In the struggle to make the Free State financially viable, Cosgrave's cabinet was waging a virtual campaign against the unproductive elements of society. For the poor, the aged, and the unemployed, Saorstát Eireann was a far cry from Pearse's Irish Republic. Yet there was little choice. The government was trying to build a state from the rubble of dreams.

Accompanying Blythe was a man whom he identified as “my boyhood pal, Seán Lester.” Lester was a neatly dressed, dark-complexioned man of average height, with intelligent eyes. Like Ernest Blythe he was in his early forties and spoke with a northern accent. But while the autocratic Blythe held himself apart from the lower-echelon employees, Lester had a greeting for everyone.

He showed a genuine interest in the operation of the broadcasting station. Mairead conducted a tour of the facilities for his benefit. They paused by Ursula's desk. “Ernest and Seán and I are going out for a meal later,” Mairead said. “Would you join us to make an even number?”

“Please do,” Lester added, smiling down at Ursula.

“Where are you going?”

“Have you a suggestion?” he asked.

“Wynn's Hotel.”

Lester chuckled. “
Ceart go leor
.”
*

 

Until that afternoon Ursula's only communication with Ernest Blythe had consisted of writing letters seeking funds for the station. As she sat across a table from him, the minister for finance muttered, “Halloran, Halloran. Ursula Halloran?” He turned to Mairead, seated on his right. “Is that young woman U. Halloran, by any chance?”

“Guilty,” Ursula said.

He swung around to give her a basilisk stare. “You certainly do write a forceful letter.”

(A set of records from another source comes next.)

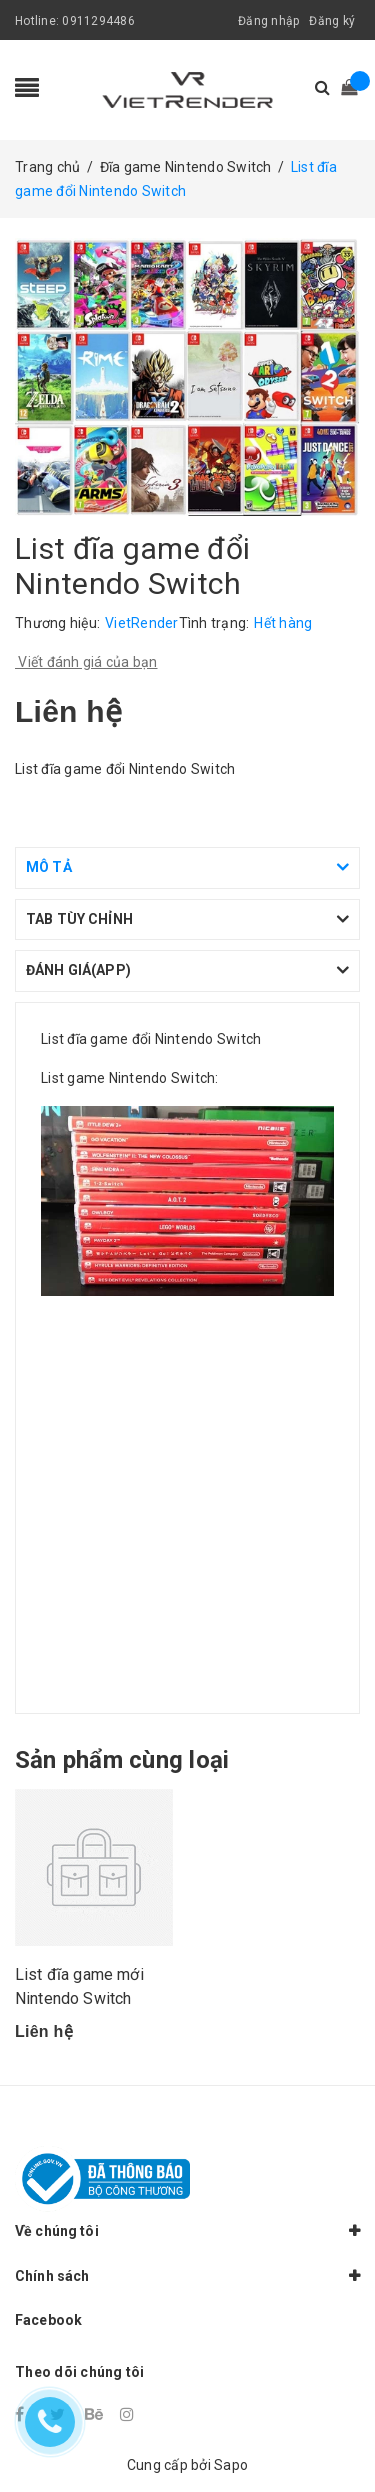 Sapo (231, 2465)
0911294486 (98, 21)
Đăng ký (332, 21)
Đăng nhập (268, 21)
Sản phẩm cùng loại (122, 1760)
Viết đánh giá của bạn (86, 662) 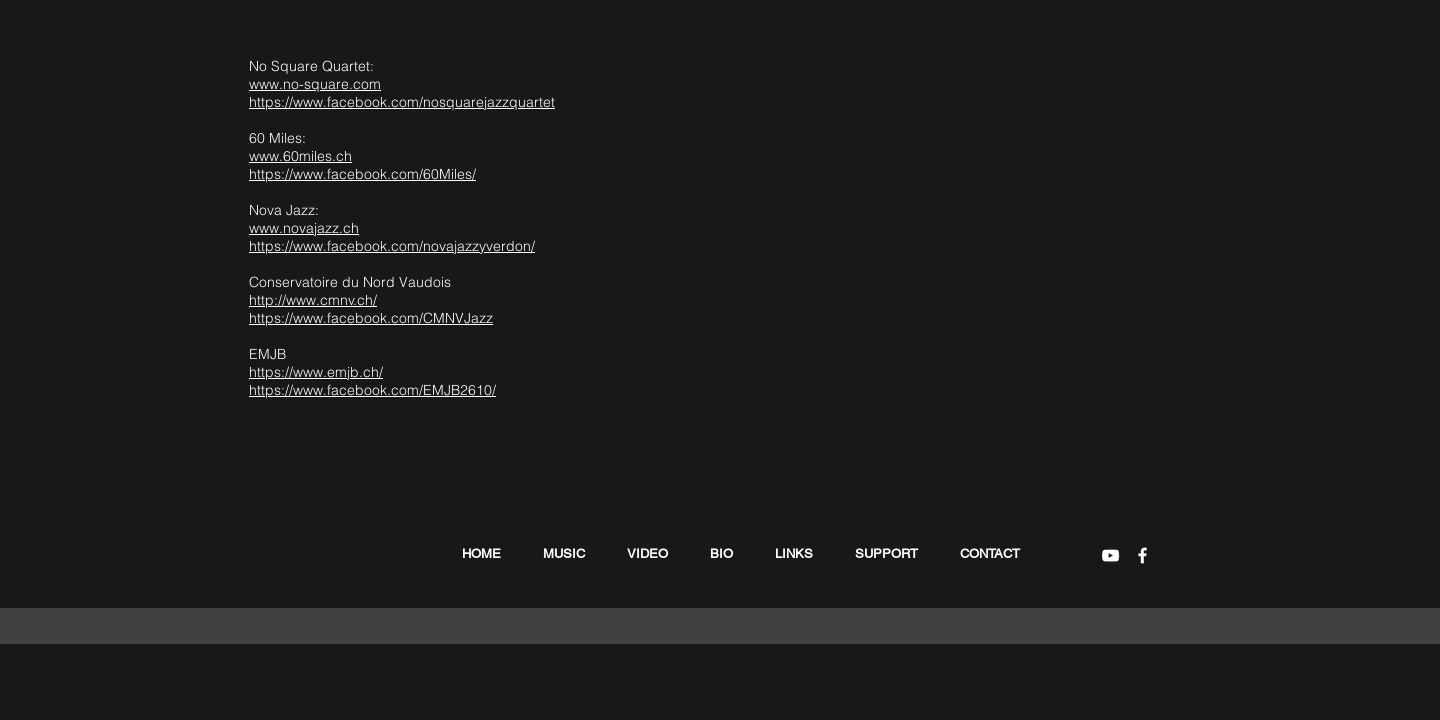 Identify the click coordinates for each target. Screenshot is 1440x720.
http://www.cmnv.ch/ (313, 300)
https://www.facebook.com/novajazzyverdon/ (392, 246)
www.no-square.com (315, 84)
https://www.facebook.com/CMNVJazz (371, 318)
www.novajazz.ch (304, 228)
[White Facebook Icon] (1142, 555)
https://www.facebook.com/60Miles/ (362, 174)
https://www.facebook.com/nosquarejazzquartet (402, 102)
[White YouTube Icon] (1110, 555)
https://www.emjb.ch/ (316, 372)
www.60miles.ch (300, 156)
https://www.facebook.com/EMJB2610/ (372, 390) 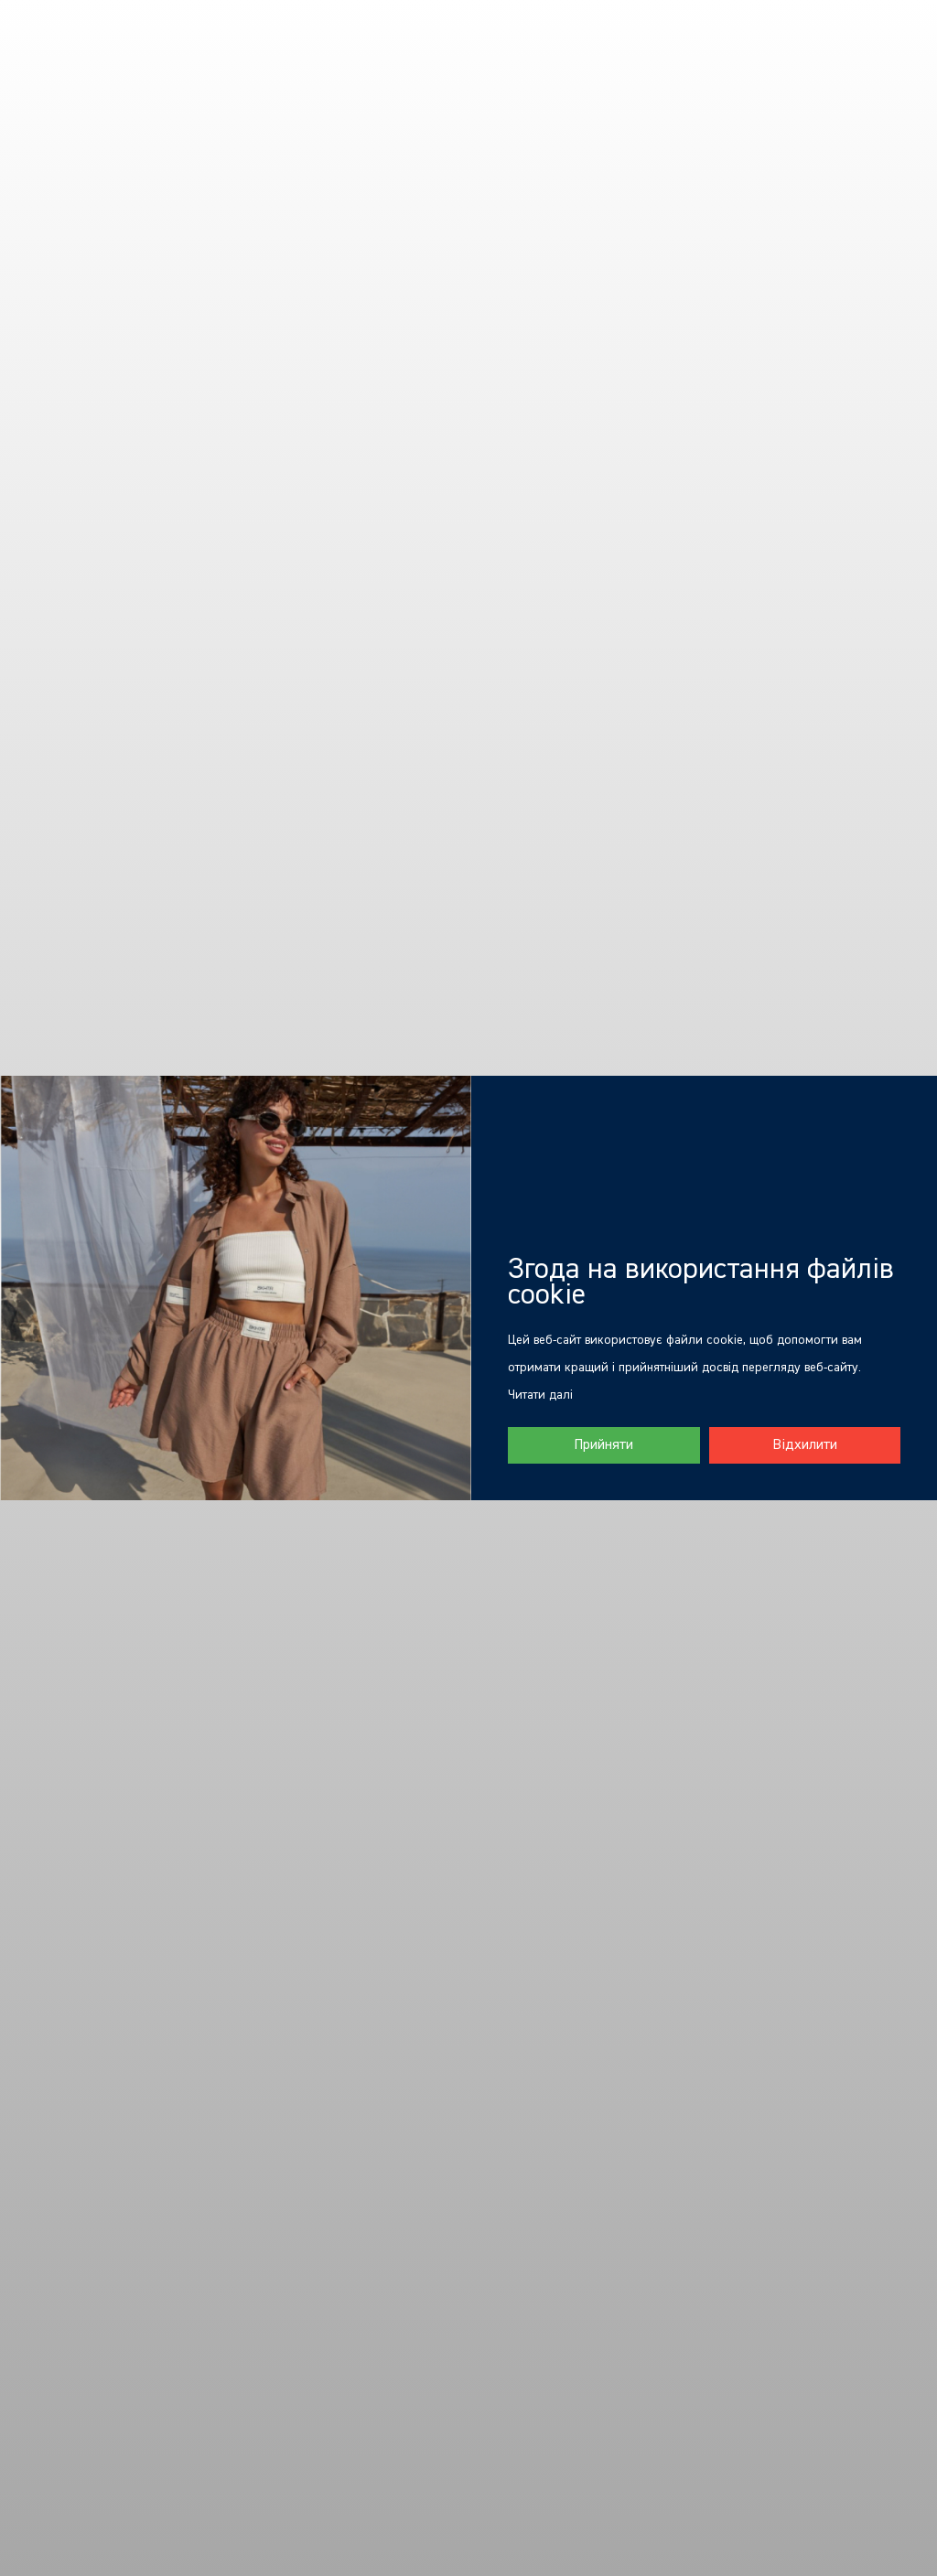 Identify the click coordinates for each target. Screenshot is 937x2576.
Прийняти (603, 1445)
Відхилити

She refused to be cowed. “Not forceful enough, apparently. You keep refusing our requests.”

Like the sun rising over a frosty meadow, Ernest Blythe smiled. “I like this one,” he remarked to Mairead.

Ursula decided she hated him. Not because he was pro-Treaty; not even because of his past association with Kevin O'Higgins. But because he spoke of her in the third person as if she were not in the room.

She dropped her eyes to conceal a flare of antipathy.